Extended Data Fig. 1 Nanostructures reshape the immunosuppressive tumour microenvironment.

a, Percentage of nanostructure-positive DCs, B cells, macrophages, T cells, and CD45 cells in tumours (n = 3 biologically independent mice per group). Black: normal treatment; Red: STS treatment. b–e, Percentage of g-MDSC (b), m-MDSC (c), TAMs (d) and M2-like macrophages (e) in tumours after the indicated treatments (n = 4 biologically independent mice per group in b–e). f, g, Representative flow cytometric analysis (f) and quantification (g; n = 4 biologically independent mice per group) of Tregs in tumours after the indicated treatments. h, i, Quantification of MHC-II positive DCs (h) and TANs (i) in tumours (n = 4 biologically independent mice per group in h, i). j, k, Quantification of (j; n = 4 biologically independent mice per group) and immunofluorescence images of (k) the CD8+ T cells in tumours after the indicated treatments. Scale bar, 100 μm and 10 μm for the inset. l, m, TNF-producing CD8+ T cells (l) and IFNγ-producing CD8+ T cells (m) in tumours after the indicated treatment for 14 days (n = 4 biologically independent mice per group in l, m). n, o, Secreted TNF (n) and IL-6 (o) in tumours (n = 4 biologically independent mice per group in n, o). The data in a–e, g–j and l–o were presented as the mean ± s.d. The P values in a–e, g–j and l–o were calculated by two-tailed one-way ANOVA (Tukey’s post-hoc test).

Source data

Extended Data Fig. 2 In vivo immune responses after treatment with nanostructures.

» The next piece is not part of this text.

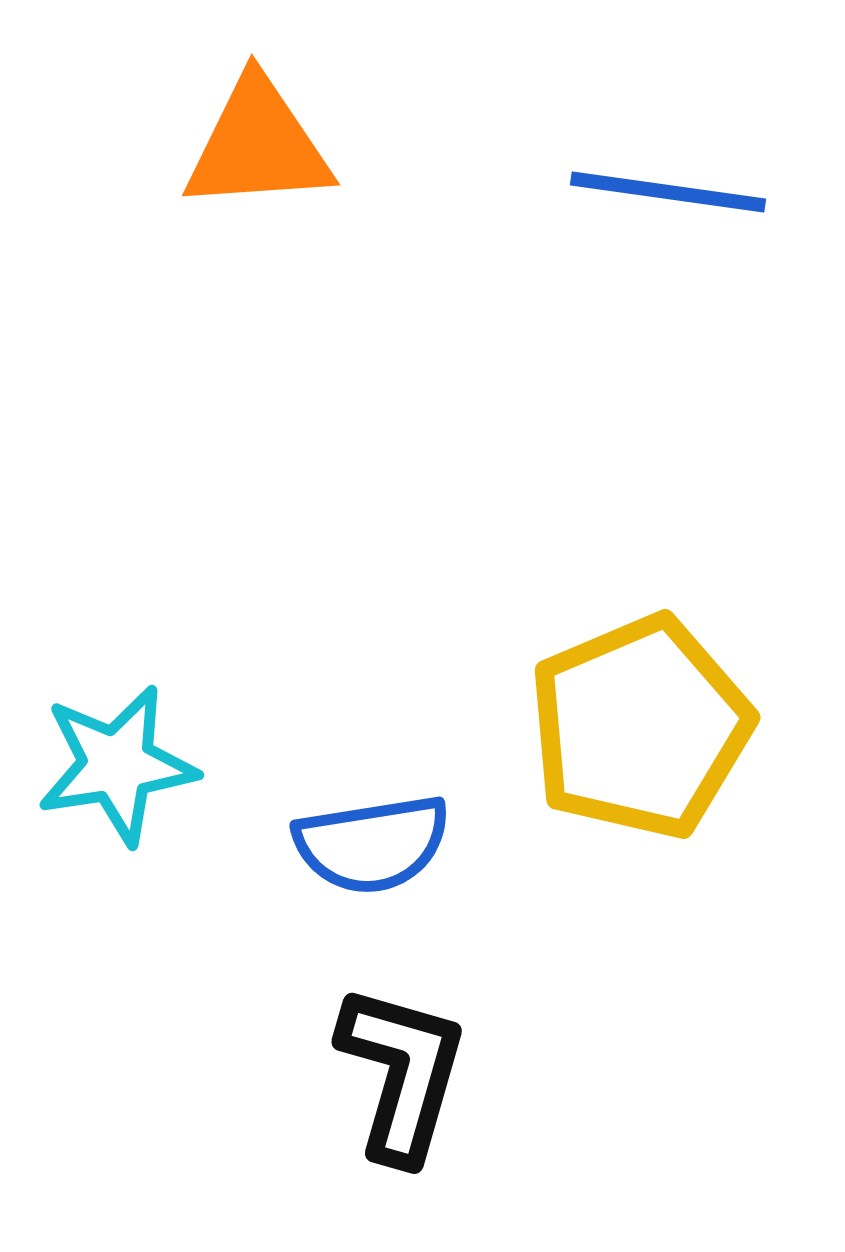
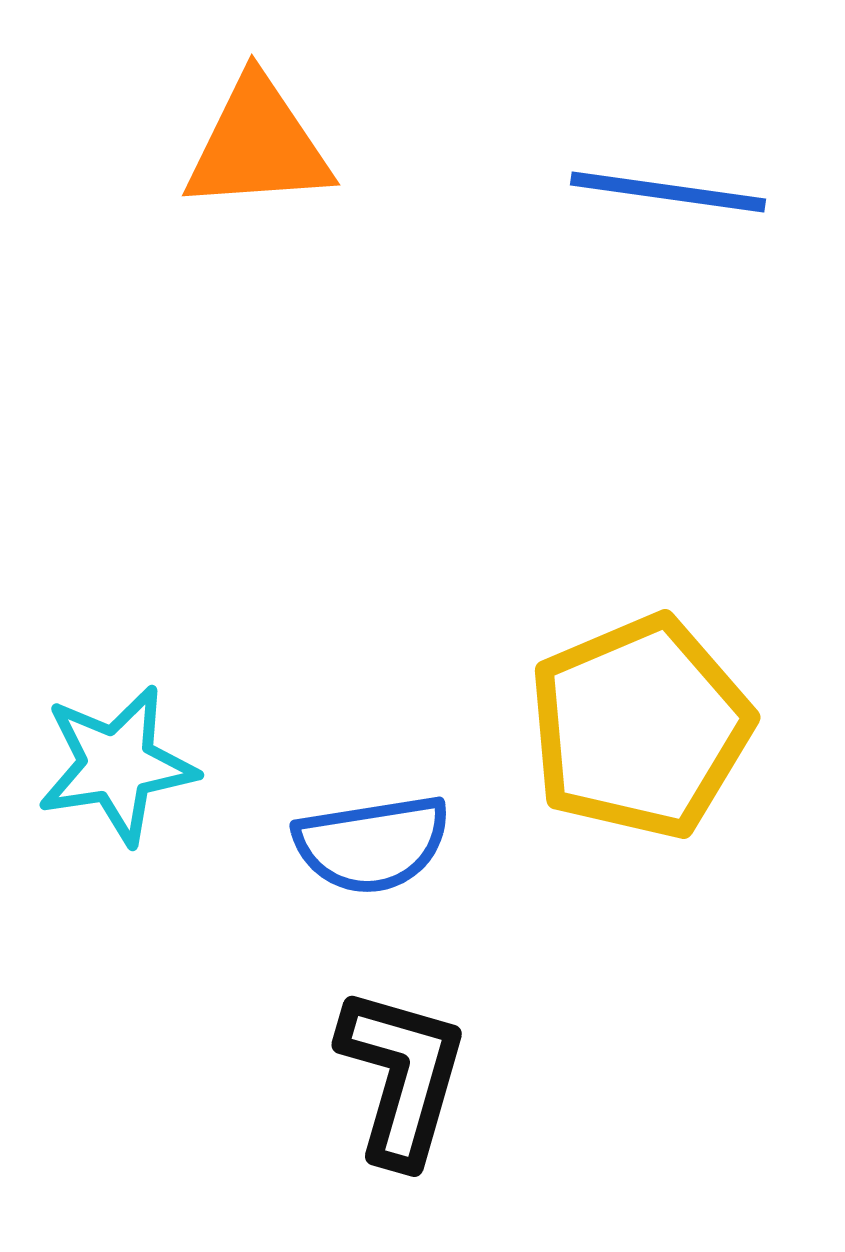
black L-shape: moved 3 px down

a, Quantification of MHC-II+ DCs (n = 3 biologically independent mice per group), TANs (n = 4 biologically independent mice per group), TAMs (n = 3 biologically independent mice per group), and M2-like macrophages (n = 3 biologically independent mice per group) in tumours with various treatments Black: normal treatment; Red: STS treatment. b, Quantification of CD8+ T cells infiltrated in the tumours (n = 6 biologically independent mice per group) c, Immunofluorescence images of CD8+ T cells in tumours. Scale bar, 100 μm and 10 μm for the inset. d–f, Flow cytometry analysis of TNF-producing CD8+ T cells (d), IFNγ-producing CD8+ T cells (e) and IL-10-producing CD4+ T cells (f) in tumours after the indicated treatments (n = 3 biologically independent mice per group in d–f). g–j, Detection of TNF (g), IFNγ (h), IL-12p70 (i) and IL-6 (j) in tumours collected at day 25 (n = 3 biologically independent mice per group in g–j). k–o, Detection of TNF (k), IFNγ (l), IL-6 (m), IL-12p70 (n) and IL-10 (o) in serum from mice after the indicated treatments (n = 3 biologically independent mice per group in k–o). The data in a, b and d–o were presented as the mean ± s.d. The P values in a, b and d–o were calculated by two-tailed one-way ANOVA (Tukey’s post-hoc test).

Source data

Extended Data Fig. 3 Antitumor ability of DC- or macrophage-depleted mice after nanostructure treatment.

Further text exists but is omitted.